K. Richards will no doubt be tuning in to BBC1 next Friday evening, along with the rest of the band, to see how Ronnie's ex missus gets on. This is surely the sweetest revenge a scorned wife could have inflicted on a wayward Stone - reduce him to watching Strictly. I hope she sent him a briar pipe and tartan slippers to wear while he's watching.

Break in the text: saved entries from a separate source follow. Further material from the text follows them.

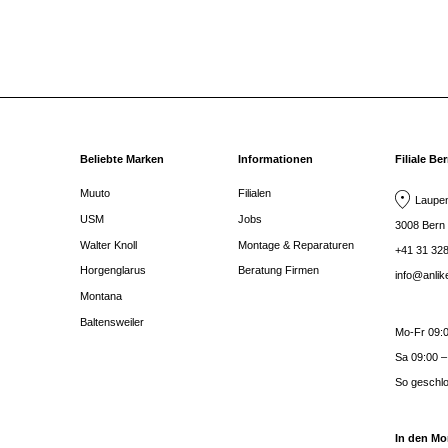
Beliebte Marken
Informationen
Filiale Be
Muuto
Filialen
Laupen
USM
Jobs
3008 Bern
Walter Knoll
Montage & Reparaturen
+41 31 328
Horgenglarus
Beratung Firmen
info@anli
Montana
Baltensweiler
Mo-Fr 09:0
Sa 09:00 –
So geschl
In den Mo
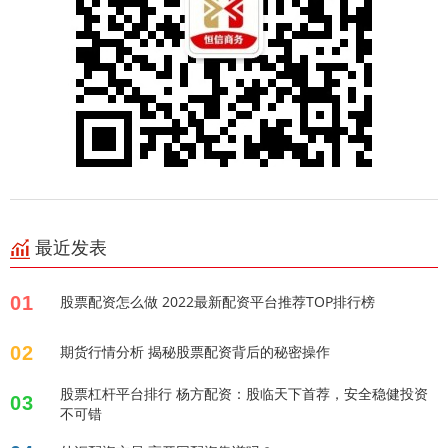
最近发表
01
股票配资怎么做 2022最新配资平台推荐TOP排行榜
02
期货行情分析 揭秘股票配资背后的秘密操作
股票杠杆平台排行 杨方配资：股临天下首荐，安全稳健投资
03
不可错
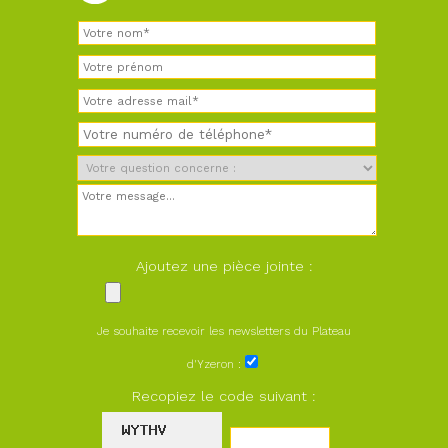
Ajoutez une pièce jointe :
Je souhaite recevoir les newsletters du Plateau
d'Yzeron :
Recopiez le code suivant :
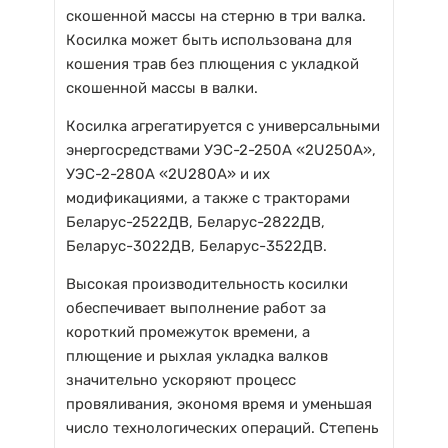
скошенной массы на стерню в три валка.
Косилка может быть использована для
кошения трав без плющения с укладкой
скошенной массы в валки.
Косилка агрегатируется с универсальными
энергосредствами УЭС-2-250А «2U250А»,
УЭС-2-280А «2U280А» и их
модификациями, а также с тракторами
Беларус-2522ДВ, Беларус-2822ДВ,
Беларус-3022ДВ, Беларус-3522ДВ.
Высокая производительность косилки
обеспечивает выполнение работ за
короткий промежуток времени, а
плющение и рыхлая укладка валков
значительно ускоряют процесс
провяливания, экономя время и уменьшая
число технологических операций. Степень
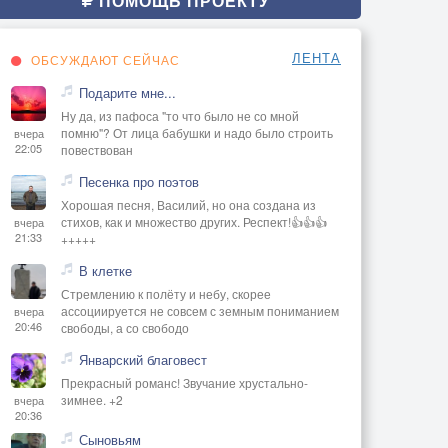
ПОМОЩЬ ПРОЕКТУ
ЛЕНТА
ОБСУЖДАЮТ СЕЙЧАС
Подарите мне...
Ну да, из пафоса "то что было не со мной
помню"? От лица бабушки и надо было строить
вчера
22:05
повествован
Песенка про поэтов
Хорошая песня, Василий, но она создана из
стихов, как и множество других. Респект!👍👍👍
вчера
21:33
+++++
В клетке
Стремлению к полёту и небу, скорее
ассоциируется не совсем с земным пониманием
вчера
20:46
свободы, а со свободо
Январский благовест
Прекрасный романс! Звучание хрустально-
зимнее. +2
вчера
20:36
Сыновьям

But back to Floyd. He was that rare animal, a TV presenter who couldn't give a toss. About anything. Including his own career. And quite often, about his cooking. He had a natural nonchalance, that mixture of raffish rakish rogue and impeccably-mannered public schoolboy that is so irresistible. His enunciation, even when sloshed, was so much better than his cooking, although the food was not really the point. He had never done any cookery training. The point was his joie de vivre, his banter with Clive the cameraman, and to see if he could get the dish finished before he got completely bladdered. He was everything that Delia Smith is not, and never will be. Jonathan Ross would never be able to wear braces, bow tie and panama hat with such natural flair. He was the kind of Englishman that even the French like.

I have a book of Floyd recipes, "The Best of Floyd - my greatest hits", in which each recipe starts off like a newspaper column. He sets the scene, recounts an anecdote, usually involving consumption of alcohol, and finishes off with the instructions for preparing the dish. His recipe for gazpacho has three pages of preamble and one page of recipe. He was one of the people I would have had as a guest at my fantasy dinner party. He still is, in fact.

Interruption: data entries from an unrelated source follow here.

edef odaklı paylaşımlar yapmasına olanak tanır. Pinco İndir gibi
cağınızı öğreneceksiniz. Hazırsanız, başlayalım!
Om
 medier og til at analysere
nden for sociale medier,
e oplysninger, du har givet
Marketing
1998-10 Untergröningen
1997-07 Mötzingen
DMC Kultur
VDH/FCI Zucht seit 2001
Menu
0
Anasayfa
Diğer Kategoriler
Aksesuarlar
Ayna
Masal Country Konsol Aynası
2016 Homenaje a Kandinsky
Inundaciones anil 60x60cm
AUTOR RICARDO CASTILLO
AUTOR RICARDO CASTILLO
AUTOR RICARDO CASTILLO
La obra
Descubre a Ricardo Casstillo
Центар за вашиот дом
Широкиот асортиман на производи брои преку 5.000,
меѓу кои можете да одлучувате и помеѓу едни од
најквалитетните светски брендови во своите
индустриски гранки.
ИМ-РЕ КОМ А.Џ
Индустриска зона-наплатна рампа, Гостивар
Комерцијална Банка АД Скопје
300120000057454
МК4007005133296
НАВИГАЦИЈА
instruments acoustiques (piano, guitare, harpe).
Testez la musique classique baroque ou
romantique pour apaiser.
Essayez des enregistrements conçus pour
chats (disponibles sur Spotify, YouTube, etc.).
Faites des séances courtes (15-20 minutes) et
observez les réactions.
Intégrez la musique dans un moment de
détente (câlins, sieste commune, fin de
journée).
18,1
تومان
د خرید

I can imagine him strolling up to the pearly gates in his white suit, bow tie and waistcoat, and scrutinising the menu before he decides to go in. Then sneaking in the back door of the kitchen, pouring himself a glass of very fine Chablis and giving the ambrosia a stir while having a sneaky slurp.












Keiths

He did not age gracefully, and was starting to take on an odd resemblance to another Keith - K.Rupert Murdoch - in his old age. His appearance on the Channel 4 programme apparently involved some extremely strong language, but let us remember him as the dapper, handsome, irreverent and unhygienic fellow he was here, licking his fingers before poking them back into the mixture, and swearing in impeccable French:




This weekend Brussels has its end-of-summer last mad weekend, with lots of street parties, no-car Sunday with free public transport, a grand fête-champêtre (country fair) in front of the Royal Palace, and the grand opening of the "Square" a transparent cube leading to a "spectacular new venue" in the newly-landscaped gardens of the Mont des Arts. Brussels' answer to the Pyramide du Louvre, only without the Louvre. And the weather, for once, is glorious!